|
Submitted by Assigned_Reviewer_4 Q1: Comments to author(s). First provide a summary of the paper, and then address the following criteria: Quality, clarity, originality and significance. (For detailed reviewing guidelines, see http://nips.cc/PaperInformation/ReviewerInstructions)
This paper proposes a method to recover signals from compressive measurements. The method consists of jointly estimating the signal and a Gaussian Mixture Model (GMM) capable of representing it succinctly. The main contribution of the paper is the idea of imposing a sparse structure on the GMM adapted to the case when the signal of interest corresponds to image patches. This is further exploited by a more structured prior that promotes an appropriate group-sparsity pattern (essentially interactions between adjoining pixels are not penalized by the sparsity-inducing penalty). Some theoretical results are provided for the case in which there is just one Gaussian in the mixture, but their implication or the conditions under which they hold are not explained clearly. Numerical simulations show that the method yields good results for very small images and for individual image patches. However the question of how to apply the method to normal-sized images is not addressed.
This paper presents an interesting and potentially useful method for the compressed sensing of image patches and provides some hopeful numerical results. Its main weaknesses are:
-The theoretical results are very confusing. It is very difficult to derive any conclusions from the statement of the theorems or the additional explanations, which are very vague. The conditions for the theorems, which seem quite strong and ad hoc, are not explained. For example, a bound delta_max on the error seems to be assumed in Theorem 3. Also, the results in Theorem 2 are asymptotic and in high probability but this is not mentioned anywhere (except in the proof within the supplementary material). Finally, no attempt is made to clarify for what kind of sensing matrices the results would hold.
-The extension of the theory to the case of several Gaussians, which does not seem trivial and is the method that is actually applied in practice, is not discussed.
-Not a lot of visual results are shown either in the paper or in the supplementary material (this would be a good sanity check and I encourage the authors to include them).

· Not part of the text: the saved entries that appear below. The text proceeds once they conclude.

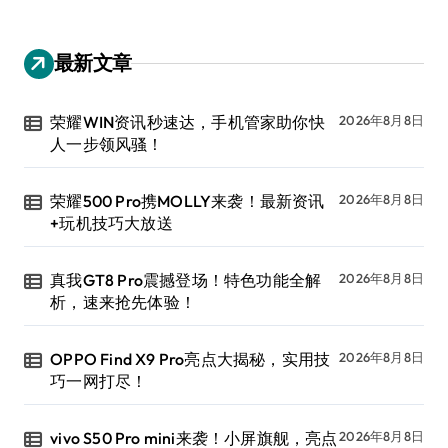
最新文章
荣耀WIN资讯秒速达，手机管家助你快
2026年8月8日
人一步领风骚！
荣耀500 Pro携MOLLY来袭！最新资讯
2026年8月8日
+玩机技巧大放送
真我GT8 Pro震撼登场！特色功能全解
2026年8月8日
析，速来抢先体验！
OPPO Find X9 Pro亮点大揭秘，实用技
2026年8月8日
巧一网打尽！
vivo S50 Pro mini来袭！小屏旗舰，亮点
2026年8月8日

-It is not discussed how to combine the patches obtained from the method to produce whole images. Reference [3] states that this is not trivial, so the authors should at least discuss it.
Quality:
The paper introduces a novel approach to signal estimation using GMMs by promoting sparsity and group sparsity in the covariance matrices. The authors provide some numerical evidence for very small images and image patches, although they do not tackle the reconstruction of whole images. The theoretical results are not very conclusive.
Clarity:
The paper is relatively clearly written, except for the more technical parts which are confusing and difficult to follow. This is apparent in Section 3, where the authors barely discuss the conditions and the results of the theorems. Theorem 3 for example can only hold with high probability and asymptotically as it is “a combination of Theorems 1 and 2”, but this is not even mentioned!
Some of the other mathematical statements are not very rigorous. For example, in equation (15) it seems that the authors consider x hat and x tilde random variables but they do not clarify in what sense the equality holds. The equality “follows from [21]” if delta_i is independent of x_i, but it is not clear to me that this is true. If it is, the authors should explain in what sense (in expectation, with high probability, etc.). Also, the authors refer to other works: “Following [21]” (line 280), “Similar to [21]” (line 284) … in a very vague way without specifying what part of the cited works they mean, which makes it difficult for the reader to follow.
Originality:
The idea of promoting a sparse or group-sparse structure of the covariance matrices in a GMM while performing signal estimation is novel to the best of my knowledge.
Significance:
I don’t think that the contribution of the paper is very significant because of the limited scope of the theory and because the numerical results do not include reconstructions of whole images.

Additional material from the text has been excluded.